Prep 10 mins
Cook 22 mins
Great quick dinner recipe. Perfect for cold days. I found this in an old Cooking Light magazine. Total time: 32 minutes.
- cooking spray
- 0.5 (15 ounce) package refrigerated pie dough
- 1⁄8 teaspoon salt
- 2 tablespoons all-purpose flour
- 1 teaspoon dried rubbed sage
- 1⁄4 teaspoon salt
- 1⁄4 teaspoon black pepper
- 8 ounces chicken breast tenders, cut into bite-size pieces or 8 ounces chicken breasts, cut into pieces
- 1 1⁄4 cups water
- 1 1⁄2 cups frozen mixed vegetables
- 1 cup mushroom, quartered
- 1 (10 ounce) can reduced-fat reduced-sodium condensed cream of chicken soup
- Preheat oven to 425 degrees.
- Cut 3 (4-inch) circles out of dough, discard remaining dough.
- Place dough circles on a baking sheet coated with cooking spray.
- Lightly coat dough with cooking spray and sprinkle evenly with 1/8 teaspoon salt.

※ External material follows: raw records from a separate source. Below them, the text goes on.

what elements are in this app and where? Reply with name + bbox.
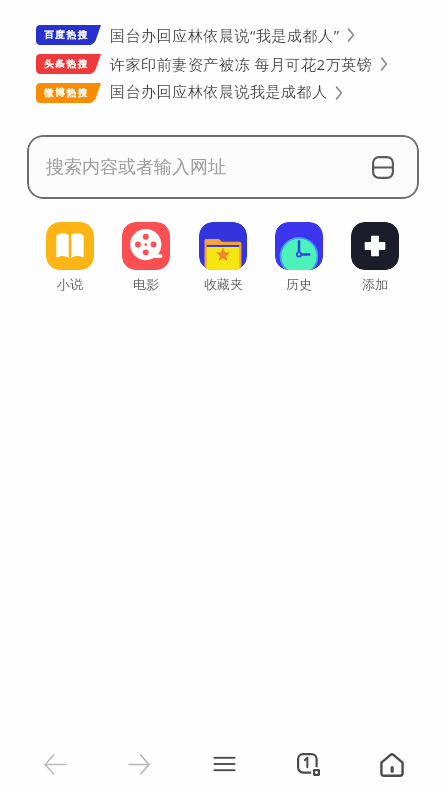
- button[interactable]: 收藏夹: [195, 222, 251, 292]
- button[interactable]: Forward: [115, 740, 163, 788]
- staticText: 国台办回应林依晨说“我是成都人”: [110, 25, 340, 45]
- button[interactable]: 添加: [347, 222, 403, 292]
- button[interactable]: 微博热搜: [0, 78, 445, 107]
- button[interactable]: 百度热搜: [0, 20, 445, 49]
- button[interactable]: 历史: [271, 222, 327, 292]
- button[interactable]: Menu: [200, 740, 248, 788]
- staticText: 许家印前妻资产被冻 每月可花2万英镑: [110, 54, 373, 74]
- button[interactable]: 头条热搜: [0, 49, 445, 78]
- staticText: 搜索内容或者输入网址: [46, 156, 226, 179]
- staticText: 微博热搜: [44, 87, 90, 99]
- button[interactable]: Tabs: [284, 740, 332, 788]
- button[interactable]: Home: [368, 740, 416, 788]
- staticText: 收藏夹: [204, 276, 243, 292]
- button[interactable]: 电影: [118, 222, 174, 292]
- button[interactable]: 搜索内容或者输入网址: [27, 135, 419, 199]
- staticText: 国台办回应林依晨说我是成都人: [110, 83, 328, 102]
- staticText: 头条热搜: [44, 58, 90, 70]
- button[interactable]: 小说: [42, 222, 98, 292]
- staticText: 百度热搜: [44, 29, 90, 41]
- button[interactable]: Back: [31, 740, 79, 788]
- staticText: 电影: [133, 276, 159, 292]
- staticText: 历史: [286, 276, 312, 292]
- staticText: 添加: [362, 276, 388, 292]
- staticText: 小说: [57, 276, 83, 292]
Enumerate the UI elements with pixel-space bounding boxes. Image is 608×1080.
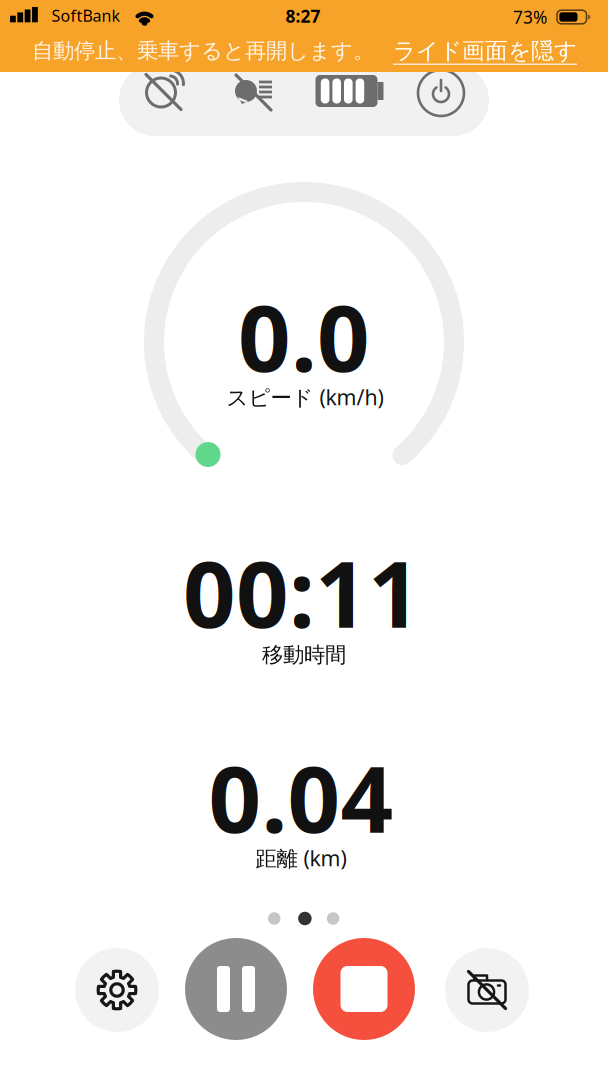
staticText: 移動時間 xyxy=(262,642,346,668)
button[interactable]: Power xyxy=(417,69,465,117)
staticText: 00:11 xyxy=(183,531,421,653)
staticText: 0.0 xyxy=(238,275,370,397)
staticText: 8:27 xyxy=(286,4,320,28)
staticText: 73% xyxy=(513,6,547,28)
staticText: スピード (km/h) xyxy=(226,383,384,411)
button[interactable]: Stop xyxy=(313,938,415,1040)
staticText: ライド画面を隠す xyxy=(393,37,577,65)
staticText: 0.04 xyxy=(208,736,394,858)
button[interactable]: ライド画面を隠す xyxy=(393,37,577,65)
staticText: 自動停止、乗車すると再開します。 xyxy=(32,38,374,64)
button[interactable]: Settings xyxy=(75,948,159,1032)
button[interactable]: Voice guidance off xyxy=(230,70,276,116)
button[interactable]: Pause xyxy=(185,938,287,1040)
button[interactable]: Camera off xyxy=(445,948,529,1032)
staticText: SoftBank xyxy=(52,5,120,26)
staticText: 距離 (km) xyxy=(256,844,346,872)
button[interactable]: GPS off xyxy=(142,68,186,116)
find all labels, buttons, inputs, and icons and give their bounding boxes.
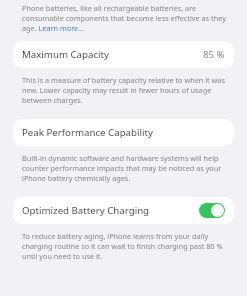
button[interactable]: Optimized Battery Charging — [13, 197, 234, 224]
staticText: Phone batteries, like all rechargeable b… — [22, 3, 229, 33]
staticText: This is a measure of battery capacity re… — [22, 75, 229, 105]
staticText: Optimized Battery Charging — [22, 204, 150, 217]
staticText: Built-in dynamic software and hardware s… — [22, 153, 229, 183]
staticText: Maximum Capacity — [22, 48, 110, 61]
staticText: To reduce battery aging, iPhone learns f… — [22, 231, 229, 261]
staticText: 85 % — [203, 48, 225, 61]
button[interactable]: Maximum Capacity — [13, 41, 234, 68]
button[interactable]: Peak Performance Capability — [13, 119, 234, 146]
staticText: Peak Performance Capability — [22, 126, 153, 139]
button[interactable]: Optimized Battery Charging — [199, 203, 225, 218]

- Pierce top of dough with fork.
- Bake dough at 425 degrees for 8 minutes or until golden.
- Combine flour, sage, 1/4 teaspoon salt, and pepper in a zip-top plastic bag; add chicken.
- Seal bag, and toss to coat.
- Heat a large nonstick skillet coated with cooking spray over medium-high heat.
- Add chicken mixture, cook 5 minutes, browning on all sides.
- Stir in water, scraping pan to loosen browned bits.
- Stir in vegetables, mushrooms, and soup, bring to a boil.
- Reduce heat, and cook 10 minutes.
- Spoon 1 cup chicken mixture into each of 3 (1-cup) ramekins or bowls.
- Top each with 1 pie crust.
- Yield: 3 servings. (serving size:1 pie).